Già 14 anni prima, egli aveva usato lo stesso
motivo della mano che regge un oggetto. Ma in questa
incisione sul legno del 1921, si tratta di una pigna.
Anche qui è contenuto un messaggio preciso; la
forma particolare della pigna sembra rinchiudere in
sé tutte le altre forme possibili. La pigna ‘parla’;
ma chi la fa parlare è proprio l’artista
capace non solo di guardare ma, più importante,
di vedere. Solo con l’occhio si può penetrare
l’enigma del mondo, studiando sia le piccole cose
sia l’insieme della creazione. “Voglio trovare
la felicità nelle cose più piccole”,
scriveva nel 1922, “e voglio realizzare ciò
che da molto tempo desidero fare, cioè copiare
quanto più sia possibile le cose infinitesimamente
piccole consapevole delle loro dimensioni”. Durante
il suo primo viaggio in Italia, Escher scriveva da Urbino
dove si era recato il 29 aprile 1922, che doveva rimanervi
per mesi “per imparare a capire queste colline
ondulate e la vegetazione lussureggiante”.
Per Escher, l’occhio era uno strumento divino;
vedere doveva diventare visione; e la visione elevarsi
ad una visione pura da concretizzare però su
carta.
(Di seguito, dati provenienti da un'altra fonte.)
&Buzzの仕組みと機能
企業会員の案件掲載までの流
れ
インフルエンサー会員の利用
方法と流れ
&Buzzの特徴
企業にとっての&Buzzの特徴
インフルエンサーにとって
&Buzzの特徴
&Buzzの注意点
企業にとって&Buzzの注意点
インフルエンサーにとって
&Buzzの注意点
Solo quando lo spazio diventa linea, la linea
può liberarsi nello spazio anche se solo immaginario.
Per Escher, creare, cioè fare arte,
era una forma di alchimia sapiente. Era un lavoro continuo,
senza tregua; una missione, testimonianza di una religiosità
mai espressa come tale. Una religiosità che spingeva
l’artista olandese a tentare di unire tutto ciò
che appariva frammentario. Tutta la sua arte assume
così l’aspetto di una forma di pellegrinaggio
continuo, secolare, ma sempre mentale. Il viaggio in
Spagna, i viaggi in Italia erano anche viaggi attraverso
se stesso, viaggi di recupero in cerca di una armonia
che solo l’occhio poteva riscoprire in ogni cosa,
in ogni paese, nella terra e nel mare. Navigare era
per Escher una necessità spirituale. Amava le
barche. Una xilografia del 1937 in apparenza non significativa
rivela, in questo contesto, tutte le sue idee. Vi è
raffigurato l’oblò della barca sulla quale
viaggiava. La finestra è aperta. E proprio nell’oblò
appare un’altra barca che quasi misteriosamente
sembra essere sospesa in un mare che si scioglie nell’aria.
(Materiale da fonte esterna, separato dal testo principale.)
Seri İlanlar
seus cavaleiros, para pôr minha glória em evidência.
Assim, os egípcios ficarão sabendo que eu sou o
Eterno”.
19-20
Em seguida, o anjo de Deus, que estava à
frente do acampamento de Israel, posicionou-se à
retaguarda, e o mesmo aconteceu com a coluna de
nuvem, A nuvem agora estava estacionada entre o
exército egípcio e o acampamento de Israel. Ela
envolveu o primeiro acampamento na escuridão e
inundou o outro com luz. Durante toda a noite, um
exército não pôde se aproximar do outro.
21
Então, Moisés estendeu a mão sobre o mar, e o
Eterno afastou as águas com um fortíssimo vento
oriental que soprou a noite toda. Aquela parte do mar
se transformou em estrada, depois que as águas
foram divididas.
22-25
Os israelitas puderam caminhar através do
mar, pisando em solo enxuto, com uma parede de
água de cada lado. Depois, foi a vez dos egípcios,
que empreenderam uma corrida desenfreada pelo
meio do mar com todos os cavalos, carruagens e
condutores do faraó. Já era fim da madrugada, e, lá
Così la barca in cui Escher disegnava questa
immagine si rispecchia nell’altra barca che appare
nell’oblò. E quell’oblò stesso
diventa occhio, specchio. Ogni immagine evoca l’altra,
così da formare una catena ciclica. In una continua
associazione tutte le immagini si trasformano in immagini
che solo nel loro insieme rivelano il proprio significato.
Sono riflessioni di un viaggio che non finisce se non
con la morte. Questo viaggio dell’occhio, un viaggio
in cui Escher cerca l’essenza delle cose create
e della stessa creazione è insieme viaggio nell’occhio;
un viaggio interiore che in un solo sguardo vuole capire
le apparenze. Escher vuole entrare nelle cose perché
solo così può penetrare anche in se stesso.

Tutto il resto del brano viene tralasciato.